We remember the crowds that went to pay their last respects at the Parliament House and the moving and emotional funeral.

Lee Kuan Yew was certainly missed as Singapore celebrates SG50 and at the National Day Parade, the chair that he usually sat on was left empty, and a bouquet of flowers was placed on it, in remembrance of him.

Nonetheless, the SG50 celebrations was indeed an occasion to remember as our country unites itself in recalling what makes it uniquely Singaporean.

Then there was the General Elections in September which was hotly contested and we wondered about the outcome, which of course we now know already.

That was certainly enough of the local big news that we can remember and enough to say that 2015 is a happening year for Singapore.

On the international scene, there was much to recap but enough to say all will be history soon.

The gospel began with the recalling of a bit of history – “In the fifteenth year of Tiberius Caesar’s reign, …”

And following that were the big names of that year – Pontius Pilate the governor, the tetrarchs Herod, Philip and Lysanias, the chief priests Annas and Caiaphas.

They were in big positions and in high places. It’s enough to say they were the high and mighty ones who called the shots.

Though they were high and mighty, this is what history remembers of them:
Tiberius was one of Rome's greatest generals. But he came to be remembered as a dark, reclusive, 
and somber ruler who never really desired to be emperor, and he was called "the gloomiest of men."

Pontius Pilate is best known from the biblical account of the trial and crucifixion of Jesus. It was he who sentenced Jesus to be crucified. 

Herod (Antipas) is best known today for accounts in the New Testament of his role in events that led to the executions of John the Baptist and indirectly the crucifixion of Jesus.

So they were big names and they held positions of power and authority. But what they were known for was certainly nothing big to talk about.

History remembers them not for any legacy but as tragedy.

But last on that name list is John, son of Zechariah, aka John the Baptist.

What sets him apart from the earlier ones was that the Word of God came to him in the wilderness, a barren and lowly place.

John the Baptist then went through the whole Jordan district proclaiming a baptism of repentance for the forgiveness of sins.

He was the voice that cried out in the wilderness to prepare a way for the Lord.

Though he was eventually executed, John the Baptist left behind a legacy. He was the one who prepared the way for the Saviour by pointing out who He was.

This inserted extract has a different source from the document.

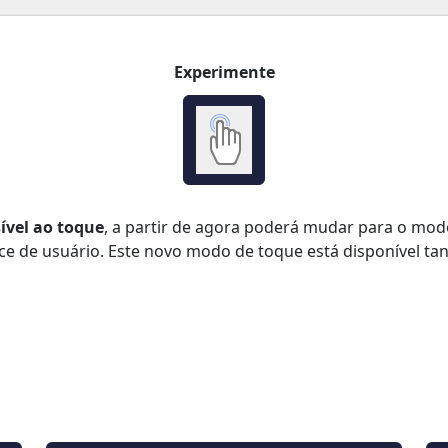
Experimente
sível ao toque
, a partir de agora poderá mudar para o mo
e de usuário. Este novo modo de toque está disponível tant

And during the season of Advent, John the Baptist is remembered for his legacy.

During this time of the year, what we hear is “Season’s greetings” and “Happy holidays”.

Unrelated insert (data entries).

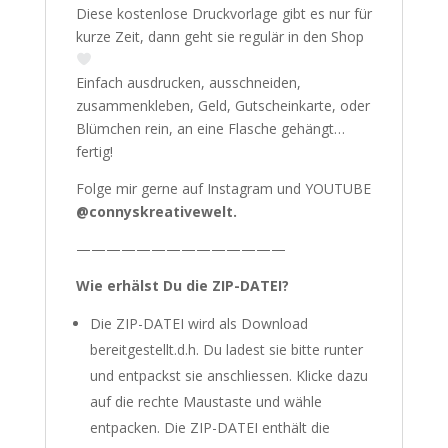
Diese kostenlose Druckvorlage gibt es nur für
kurze Zeit, dann geht sie regulär in den Shop
Einfach ausdrucken, ausschneiden,
zusammenkleben, Geld, Gutscheinkarte, oder
Blümchen rein, an eine Flasche gehängt…
fertig!
Folge mir gerne auf Instagram und YOUTUBE
@connyskreativewelt.
——————————————
Wie erhälst Du die ZIP-DATEI?
Die ZIP-DATEI wird als Download
bereitgestellt.d.h. Du ladest sie bitte runter
und entpackst sie anschliessen. Klicke dazu
auf die rechte Maustaste und wähle
entpacken. Die ZIP-DATEI enthält die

But the reason for the season is none other than Jesus; Jesus is the reason for the season.

John the Baptist and his message of repentance and forgiveness of sins remind us of that.

But John the Baptist also reminded us that when the Word of God came to him, he accepted it and he did what God wanted of him. He didn’t say he was a nobody who stayed in the wilderness. He didn’t make any excuses.

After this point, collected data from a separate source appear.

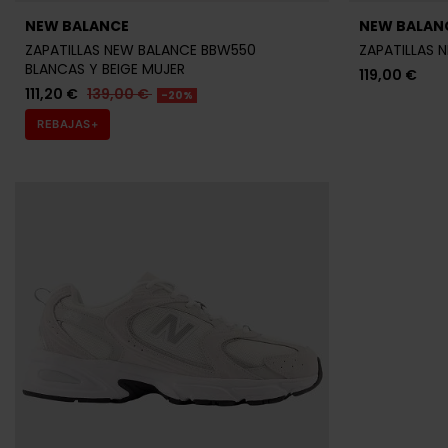
NEW BALANCE
NEW BALAN
ZAPATILLAS NEW BALANCE BBW550
ZAPATILLAS 
BLANCAS Y BEIGE MUJER
119,00 €
111,20 €
139,00 €
-20%
REBAJAS+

He was the greatest of all prophets because he didn’t make excuses, nor compared himself with those other big names.

In fact, John the Baptist continued the legacy of the other biblical characters when the Word of God came upon them and they did what God wanted of them.

For example, Abraham was too old, Moses stuttered, Jacob was a liar, Gideon doubted, Elijah was burned out, David had an affair and even had someone killed, Isaiah had unclean lips, Jeremiah was too young, Jonah didn't like the job, Amos only knew how to prune trees, Paul was a persecutor, 
Timothy had ulcers, Lazarus was dead, Martha was a aunty-worry.

But the Word of God empowered them to rise to the occasion and become some of the greatest models of our faith.

We are to carry on this legacy of accepting the Word of God as John the Baptist and the rest of the biblical figures did.

The repentance that is required of us is to stop making excuses and to let the Word of God empower us.

Because if we want it, we will find a way. If we don’t want it, then we will find an excuse.

When we don’t make excuses, we will see the salvation of God and  the reason for the season. 

Otherwise this season will not be worth remembering.